### DATASET RECORDS

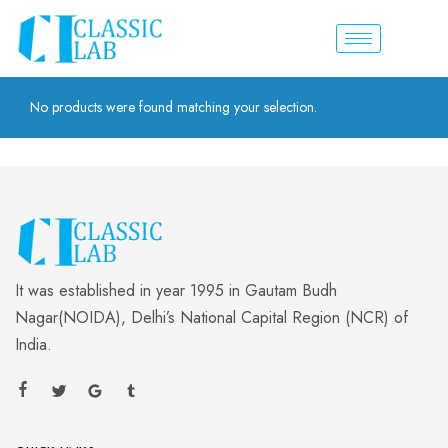
No products were found matching your selection.
It was established in year 1995 in Gautam Budh
Nagar(NOIDA), Delhi’s National Capital Region (NCR) of
India.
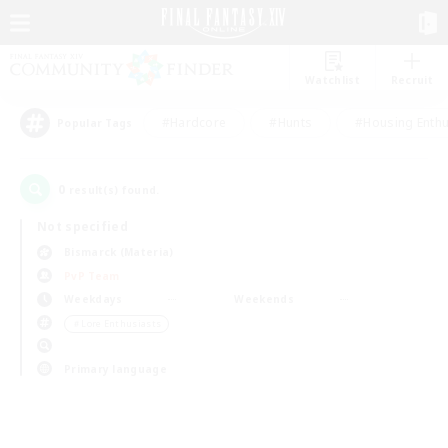
Watchlist
Recruit
#Hardcore
#Hunts
#Housing Enthu
Popular Tags
0
result(s) found.
Not specified
Bismarck (Materia)
PvP Team
Weekdays
Weekends
＃Lore Enthusiasts
Primary language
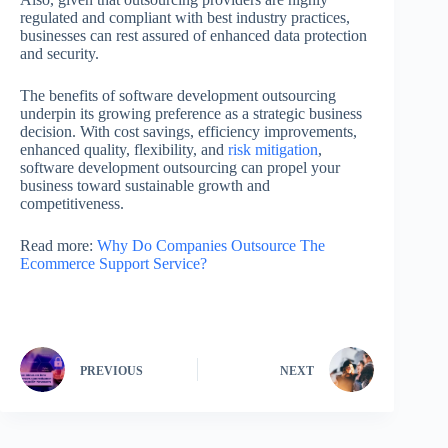
regulated and compliant with best industry practices,
businesses can rest assured of enhanced data protection
and security.
The benefits of software development outsourcing
underpin its growing preference as a strategic business
decision. With cost savings, efficiency improvements,
enhanced quality, flexibility, and
risk mitigation
,
software development outsourcing can propel your
business toward sustainable growth and
competitiveness.
Read more:
Why Do Companies Outsource The
Ecommerce Support Service?
PREVIOUS
NEXT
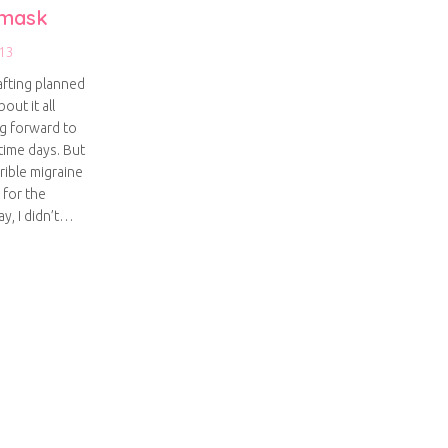
 mask
13
afting planned
out it all
ng forward to
time days. But
rible migraine
 for the
y, I didn’t…
ed eye mask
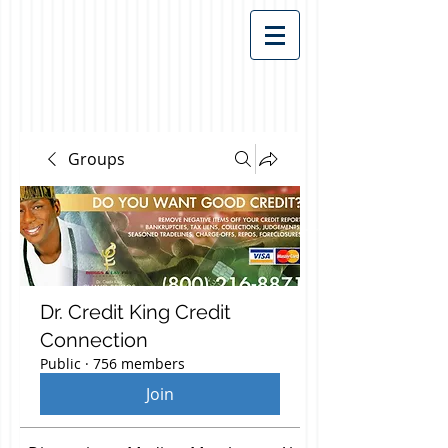
Groups
Dr. Credit King Credit
Connection
Public
·
756 members
Join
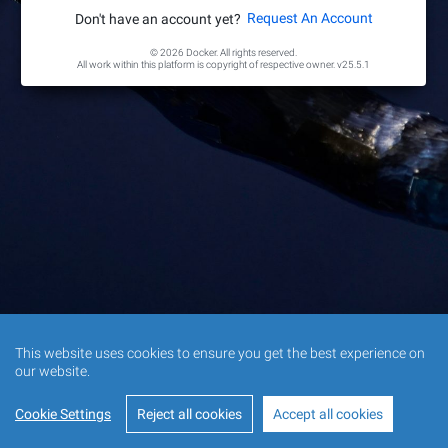
Request An Account
Don't have an account yet?
© 2026 Docker. All rights reserved.
All work within this platform is copyright of respective owner.
v25.5.1
This website uses cookies to ensure you get the best experience on
our website.
Cookie Settings
Reject all cookies
Accept all cookies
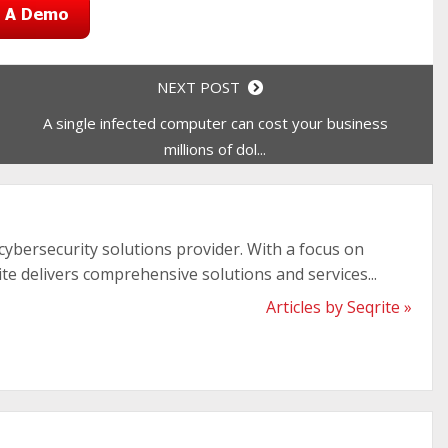
NEXT POST
A single infected computer can cost your business
millions of dol...
 cybersecurity solutions provider. With a focus on
ite delivers comprehensive solutions and services...
Articles by Seqrite »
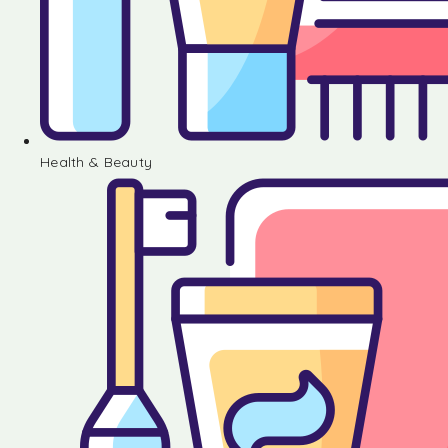
Health & Beauty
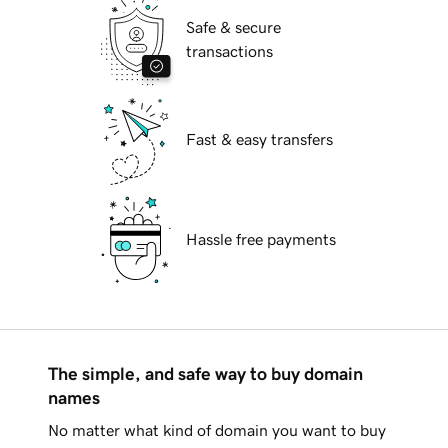
Safe & secure
transactions
Fast & easy transfers
Hassle free payments
The simple, and safe way to buy domain
names
No matter what kind of domain you want to buy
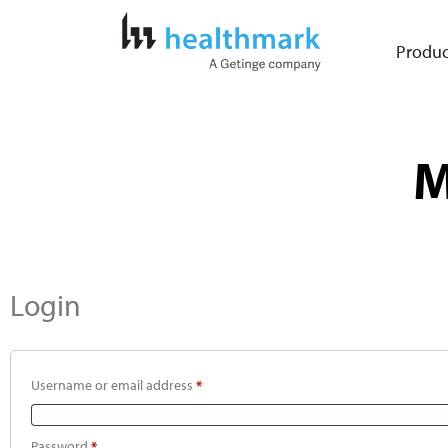
Produc
M
Login
Username or email address
*
Password
*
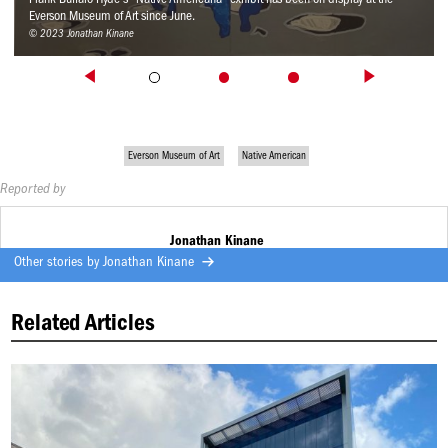
Everson Museum of Art since June.
© 2023 Jonathan Kinane
Everson Museum of Art
Native American
Reported by
Jonathan Kinane
Other stories by
Jonathan Kinane
Related Articles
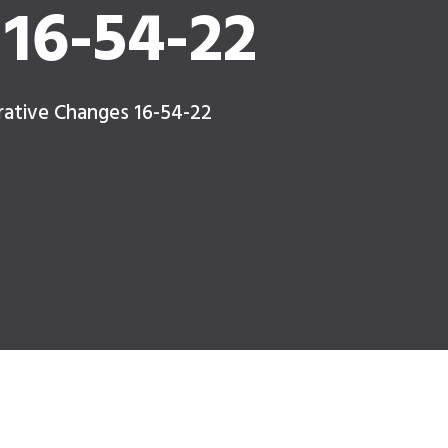
16-54-22
rative Changes 16-54-22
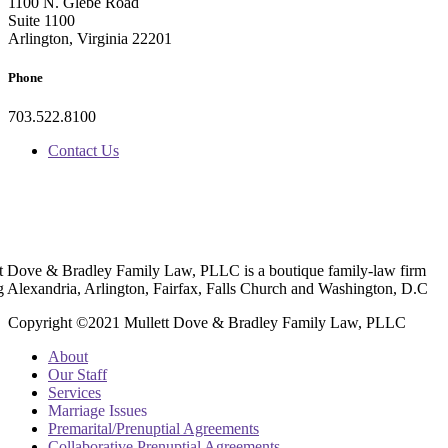
1100 N. Glebe Road
Suite 1100
Arlington, Virginia 22201
Phone
703.522.8100
Contact Us
t Dove & Bradley Family Law, PLLC is a boutique family-law firm
g Alexandria, Arlington, Fairfax, Falls Church and Washington, D.C
Copyright ©2021 Mullett Dove & Bradley Family Law, PLLC
About
Our Staff
Services
Marriage Issues
Premarital/Prenuptial Agreements
Collaborative Prenuptial Agreements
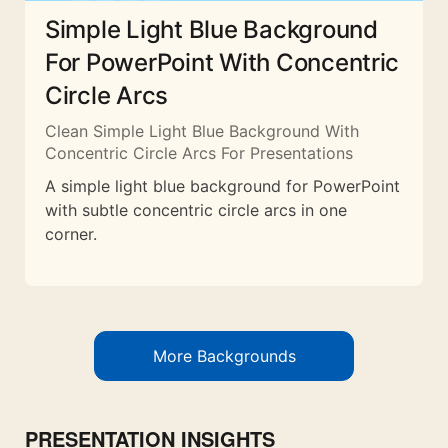
Simple Light Blue Background
For PowerPoint With Concentric
Circle Arcs
Clean Simple Light Blue Background With
Concentric Circle Arcs For Presentations
A simple light blue background for PowerPoint
with subtle concentric circle arcs in one
corner.
More Backgrounds
PRESENTATION INSIGHTS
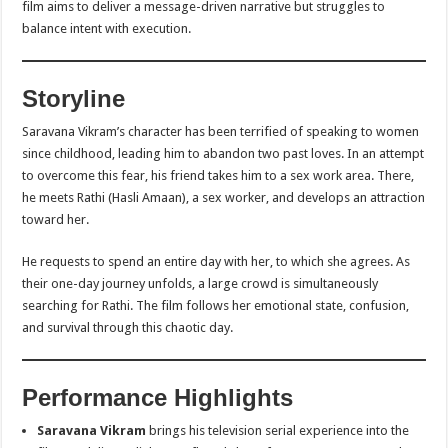
film aims to deliver a message-driven narrative but struggles to
balance intent with execution.
Storyline
Saravana Vikram’s character has been terrified of speaking to women
since childhood, leading him to abandon two past loves. In an attempt
to overcome this fear, his friend takes him to a sex work area. There,
he meets Rathi (Hasli Amaan), a sex worker, and develops an attraction
toward her.
He requests to spend an entire day with her, to which she agrees. As
their one-day journey unfolds, a large crowd is simultaneously
searching for Rathi. The film follows her emotional state, confusion,
and survival through this chaotic day.
Performance Highlights
Saravana Vikram
brings his television serial experience into the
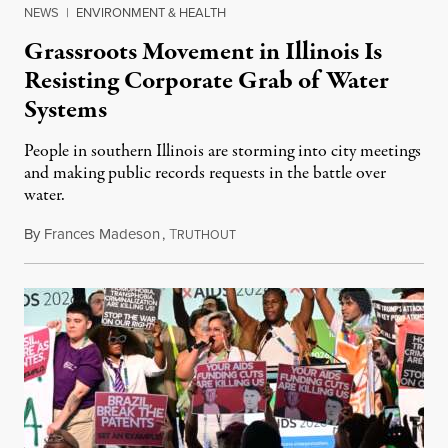
NEWS
|
ENVIRONMENT & HEALTH
Grassroots Movement in Illinois Is
Resisting Corporate Grab of Water
Systems
People in southern Illinois are storming into city meetings
and making public records requests in the battle over
water.
By
Frances Madeson
,
T
August 1, 2026
RUTHOUT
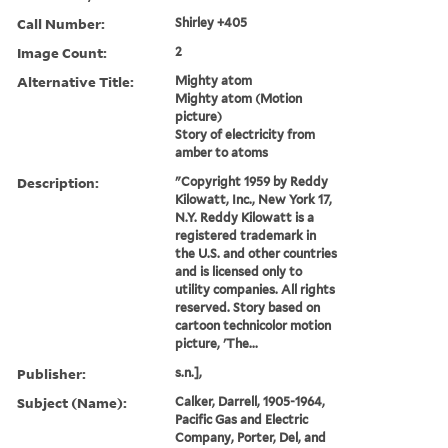
Call Number:
Shirley +405
Image Count:
2
Alternative Title:
Mighty atom
Mighty atom (Motion
picture)
Story of electricity from
amber to atoms
Description:
"Copyright 1959 by Reddy
Kilowatt, Inc., New York 17,
N.Y. Reddy Kilowatt is a
registered trademark in
the U.S. and other countries
and is licensed only to
utility companies. All rights
reserved. Story based on
cartoon technicolor motion
picture, 'The...
Publisher:
s.n.],
Subject (Name):
Calker, Darrell, 1905-1964,
Pacific Gas and Electric
Company, Porter, Del, and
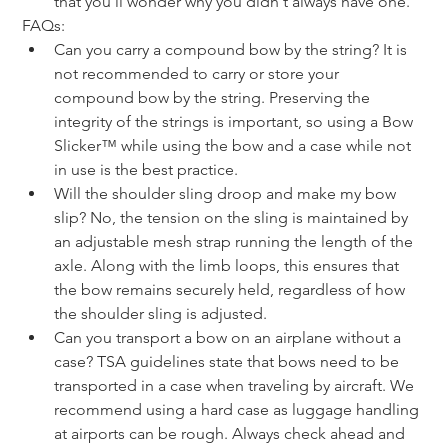
that you'll wonder why you didn't always have one.
FAQs:
Can you carry a compound bow by the string? It is 
not recommended to carry or store your 
compound bow by the string. Preserving the 
integrity of the strings is important, so using a Bow 
Slicker™ while using the bow and a case while not 
in use is the best practice.
Will the shoulder sling droop and make my bow 
slip? No, the tension on the sling is maintained by 
an adjustable mesh strap running the length of the 
axle. Along with the limb loops, this ensures that 
the bow remains securely held, regardless of how 
the shoulder sling is adjusted.
Can you transport a bow on an airplane without a 
case? TSA guidelines state that bows need to be 
transported in a case when traveling by aircraft. We 
recommend using a hard case as luggage handling 
at airports can be rough. Always check ahead and 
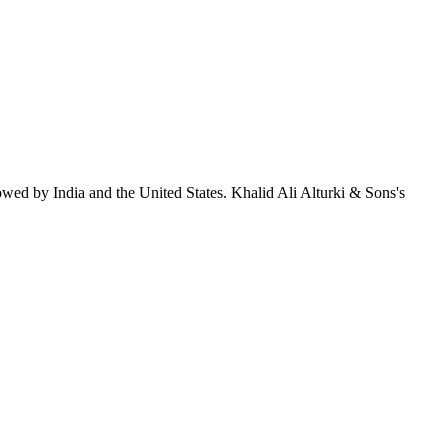
owed by India and the United States. Khalid Ali Alturki & Sons's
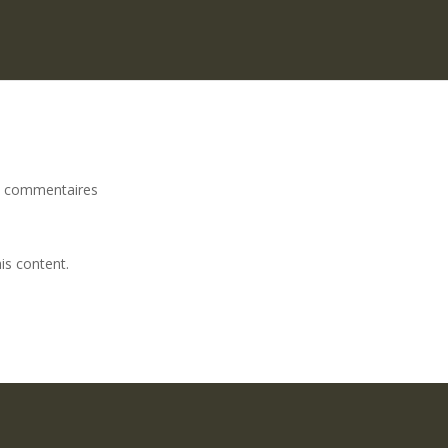
 commentaires
is content.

### WHAT YOU NEED TO DO
In your transcription of the listing above, match each line exactly and include no pictures.

### SOLUTION
No products were found matching your selection.
It was established in year 1995 in Gautam Budh
Nagar(NOIDA), Delhi’s National Capital Region (NCR) of
India.
Watchlist
Recruit
#Hardcore
#Hunts
#Housing Enthu
Popular Tags
0
result(s) found.
Not specified
Bismarck (Materia)
PvP Team
Weekdays
Weekends
＃Lore Enthusiasts
Primary language
regulated and compliant with best industry practices,
businesses can rest assured of enhanced data protection
and security.
The benefits of software development outsourcing
underpin its growing preference as a strategic business
decision. With cost savings, efficiency improvements,
enhanced quality, flexibility, and
risk mitigation
,
software development outsourcing can propel your
business toward sustainable growth and
competitiveness.
Read more:
Why Do Companies Outsource The
Ecommerce Support Service?
PREVIOUS
NEXT
 mask
13
afting planned
out it all
ng forward to
time days. But
rible migraine
 for the
y, I didn’t…
ed eye mask
Groups
Dr. Credit King Credit
Connection
Public
·
756 members
Join
Request An Account
Don't have an account yet?
© 2026 Docker. All rights reserved.
All work within this platform is copyright of respective owner.
v25.5.1
This website uses cookies to ensure you get the best experience on
our website.
Cookie Settings
Reject all cookies
Accept all cookies
NEXT POST
A single infected computer can cost your business
millions of dol...
 cybersecurity solutions provider. With a focus on
ite delivers comprehensive solutions and services...
Articles by Seqrite »
Health & Beauty
Safe & secure
transactions
Fast & easy transfers
Hassle free payments
The simple, and safe way to buy domain
names
No matter what kind of domain you want to buy
Produc
M
Login
Username or email address
*
Password
*
Everson Museum of Art since June.
© 2023 Jonathan Kinane
Everson Museum of Art
Native American
Reported by
Jonathan Kinane
Other stories by
Jonathan Kinane
Related Articles
16-54-22
rative Changes 16-54-22
1100 N. Glebe Road
Suite 1100
Arlington, Virginia 22201
Phone
703.522.8100
Contact Us
t Dove & Bradley Family Law, PLLC is a boutique family-law firm
g Alexandria, Arlington, Fairfax, Falls Church and Washington, D.C
Copyright ©2021 Mullett Dove & Bradley Family Law, PLLC
About
Our Staff
Services
Marriage Issues
Premarital/Prenuptial Agreements
Collaborative Prenuptial Agreements
Simple Light Blue Background
For PowerPoint With Concentric
Circle Arcs
Clean Simple Light Blue Background With
Concentric Circle Arcs For Presentations
A simple light blue background for PowerPoint
with subtle concentric circle arcs in one
corner.
More Backgrounds
PRESENTATION INSIGHTS
film aims to deliver a message-driven narrative but struggles to
balance intent with execution.
Storyline
Saravana Vikram’s character has been terrified of speaking to women
since childhood, leading him to abandon two past loves. In an attempt
to overcome this fear, his friend takes him to a sex work area. There,
he meets Rathi (Hasli Amaan), a sex worker, and develops an attraction
toward her.
He requests to spend an entire day with her, to which she agrees. As
their one-day journey unfolds, a large crowd is simultaneously
searching for Rathi. The film follows her emotional state, confusion,
and survival through this chaotic day.
Performance Highlights
Saravana Vikram
brings his television serial experience into the
NEWS
|
ENVIRONMENT & HEALTH
Grassroots Movement in Illinois Is
Resisting Corporate Grab of Water
Systems
People in southern Illinois are storming into city meetings
and making public records requests in the battle over
water.
By
Frances Madeson
,
T
August 1, 2026
RUTHOUT
Call Number:
Shirley +405
Image Count:
2
Alternative Title:
Mighty atom
Mighty atom (Motion
picture)
Story of electricity from
amber to atoms
Description:
"Copyright 1959 by Reddy
Kilowatt, Inc., New York 17,
N.Y. Reddy Kilowatt is a
registered trademark in
the U.S. and other countries
and is licensed only to
utility companies. All rights
reserved. Story based on
cartoon technicolor motion
picture, 'The...
Publisher:
s.n.],
Subject (Name):
Calker, Darrell, 1905-1964,
Pacific Gas and Electric
Company, Porter, Del, and
that you'll wonder why you didn't always have one.
FAQs:
Can you carry a compound bow by the string? It is 
not recommended to carry or store your 
compound bow by the string. Preserving the 
integrity of the strings is important, so using a Bow 
Slicker™ while using the bow and a case while not 
in use is the best practice.
Will the shoulder sling droop and make my bow 
slip? No, the tension on the sling is maintained by 
an adjustable mesh strap running the length of the 
axle. Along with the limb loops, this ensures that 
the bow remains securely held, regardless of how 
the shoulder sling is adjusted.
Can you transport a bow on an airplane without a 
case? TSA guidelines state that bows need to be 
transported in a case when traveling by aircraft. We 
recommend using a hard case as luggage handling 
at airports can be rough. Always check ahead and 
owed by India and the United States. Khalid Ali Alturki & Sons's
 commentaires
is content.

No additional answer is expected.